NOTE: Although a node may be designated as publicly readable, writable, or deletable, user authentication may still be required to perform the operation depending on the Shock server's configuration.

Authentication:

Shock supports multiple forms of Authentication via plugin modules. Credentials are cached for 1 hour to speed up high transaction loads. Server restarts will clear the credential cache.

Globus Online

In this configuration Shock locally stores only uuids for users that it has already seen. The registration of new users is done exclusively with the external auth provider. The user api is disabled in this mode.

Examples:

# globus online username & password
curl --user username:password ...

# globus online bearer token 
curl -H "Authorization: OAuth $TOKEN" ...

Data Types

Node:

  • id: unique identifier
  • file: name, size, checksum(s).
  • attributes: arbitrary json.

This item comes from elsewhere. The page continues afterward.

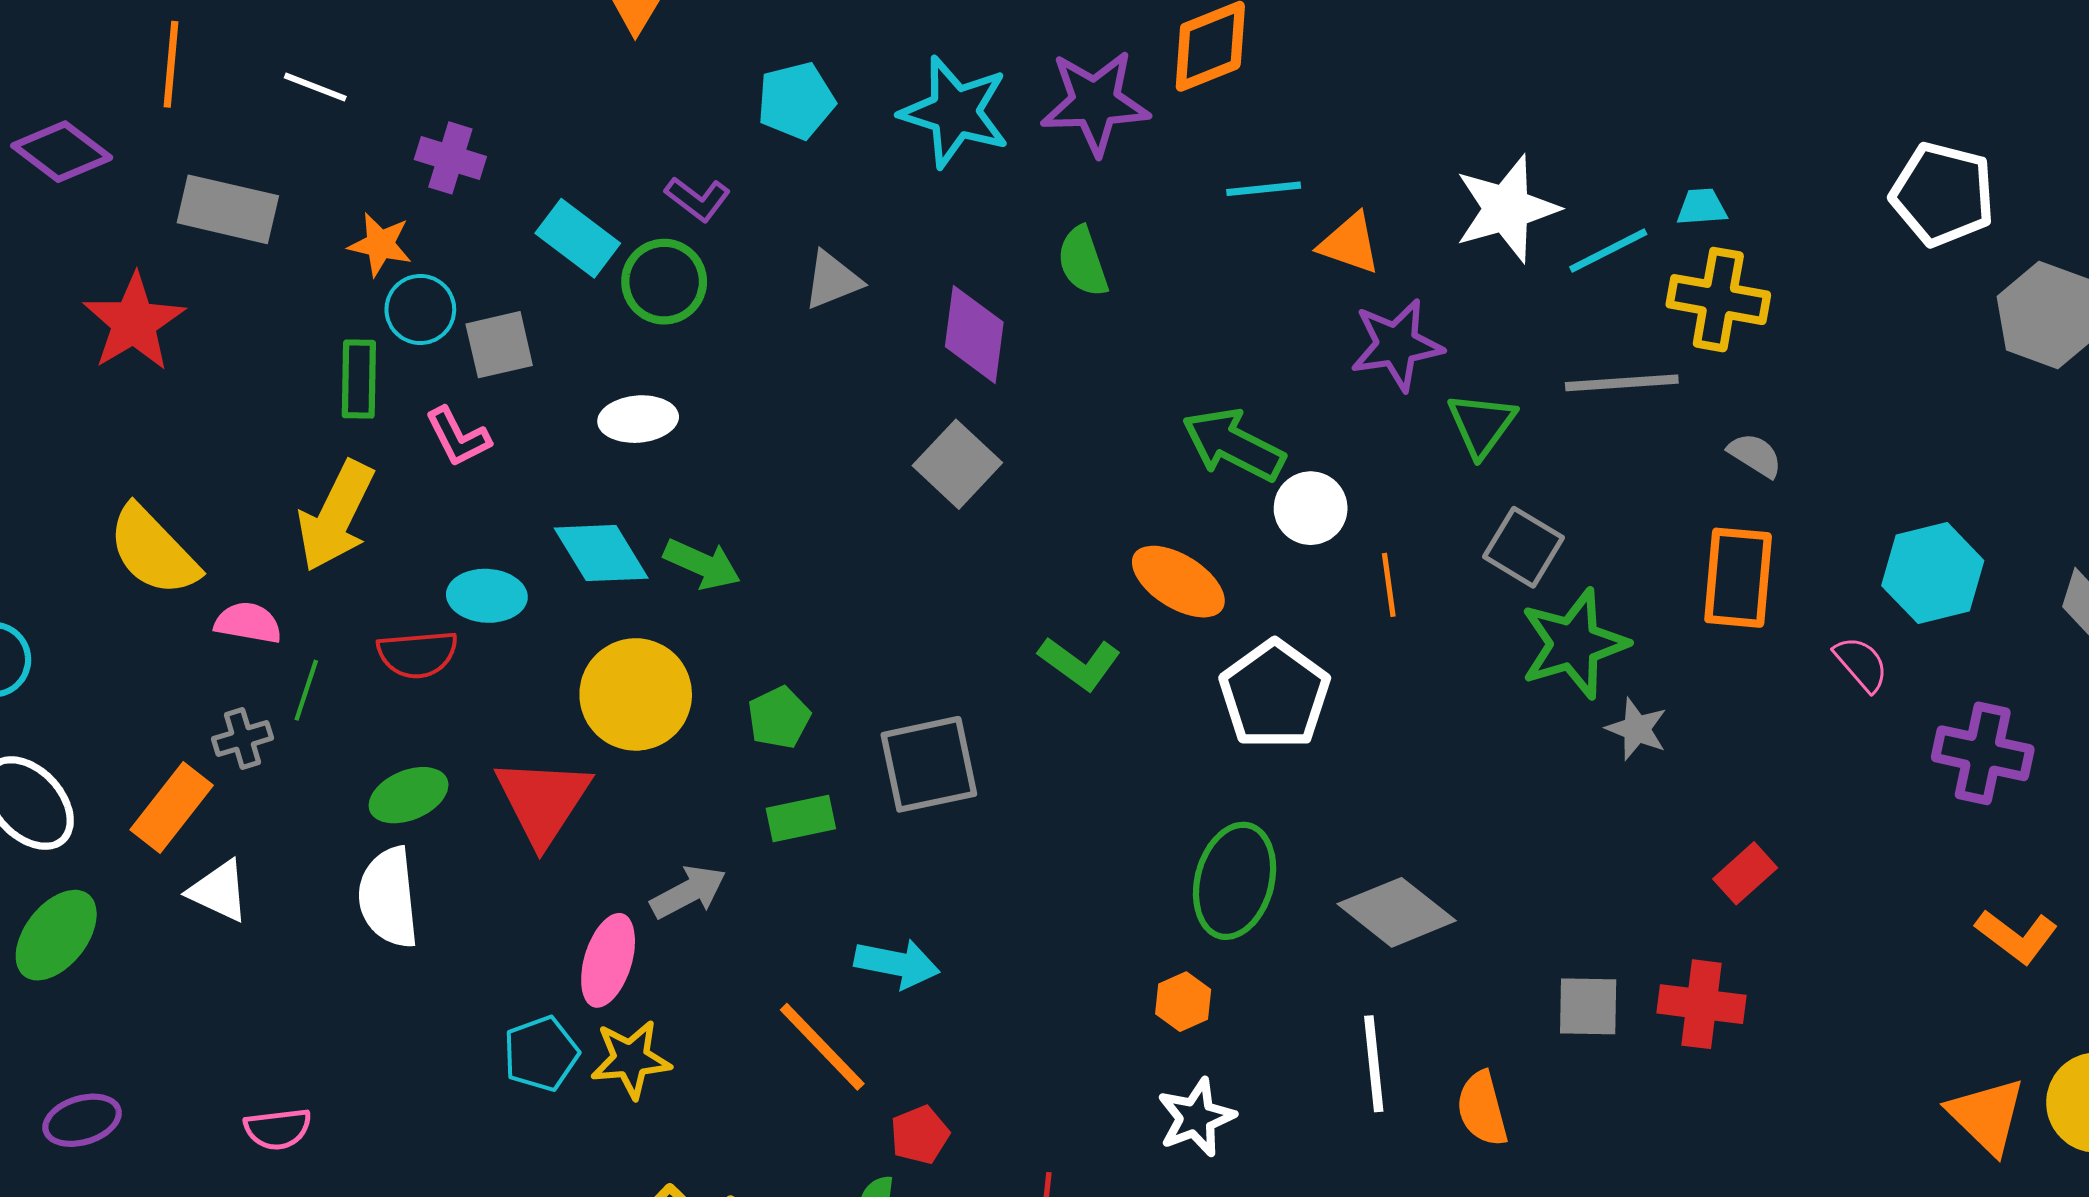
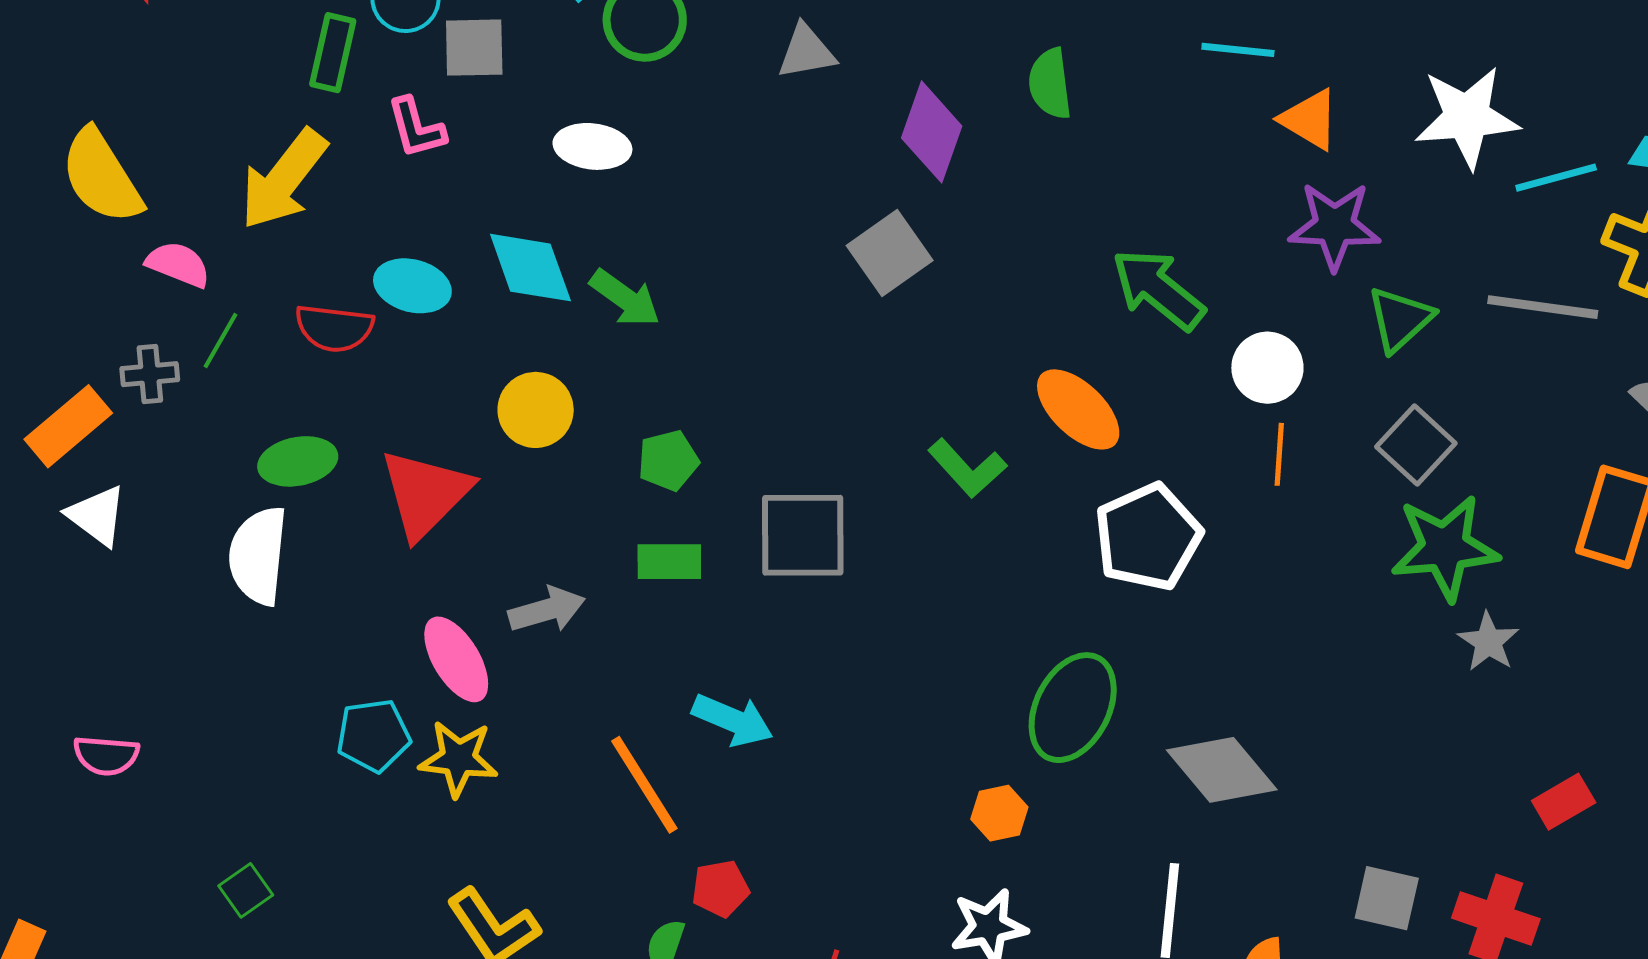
white circle: (1311, 508) -> (1267, 368), moved
yellow circle: (636, 694) -> (536, 410), size x0.7
pink ellipse: (608, 960) -> (456, 659), turned -60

Queriable.
  • indexes: A set of indexes to use.
  • version: a version stamp for this node.
node example:
{
    "data": {
        "attributes": null,
        "created_on" : "2014-06-16T11:08:17.955-05:00",
        "file": {
            "checksum": {},
            "format": "",
            "name": "",
            "size": 0,
            "virtual": false,
            "virtual_parts": []
        },
        "id": "130cadb5-9435-4bd9-be13-715ec40b2bb5",
        "indexes" : {
            "size" : {
                "total_units" : 100,
                "average_unit_size" : 1048576
            }
        }
        "last_modified" : "2014-06-16T11:25:16.535-05:00",
        "linkages" : [],
        "tags" : [],
        "type": basic,
        "version": "aabfee3e4291a649c00984451e1ff891"
    },
    "error": null,
    "status": 200
}

Index:

Currently available index types include: size (virtual, does not require index creation), line, column (for tabbed files), chunkrecord and record (for sequence file types), bai (bam index), and subset (based on an existing index)

virtual index:

A virtual index is one that can be generated on the fly without support of precalculated data. The current working example of this is the size virtual index. Based on the file size and desired chunksize the partitions become individually addressable.

column index:

A column index is one that is generated on tabbed files which are sorted by the chosen column number. Each record represents the lines (delimitated by returns) that contain all the same value for the inputted column number.

bam index (bai):

To use the bam index feature, the SAMtools package must be installed on the machine that is running the Shock server with the samtools executable in the path of the user that is running the Shock server.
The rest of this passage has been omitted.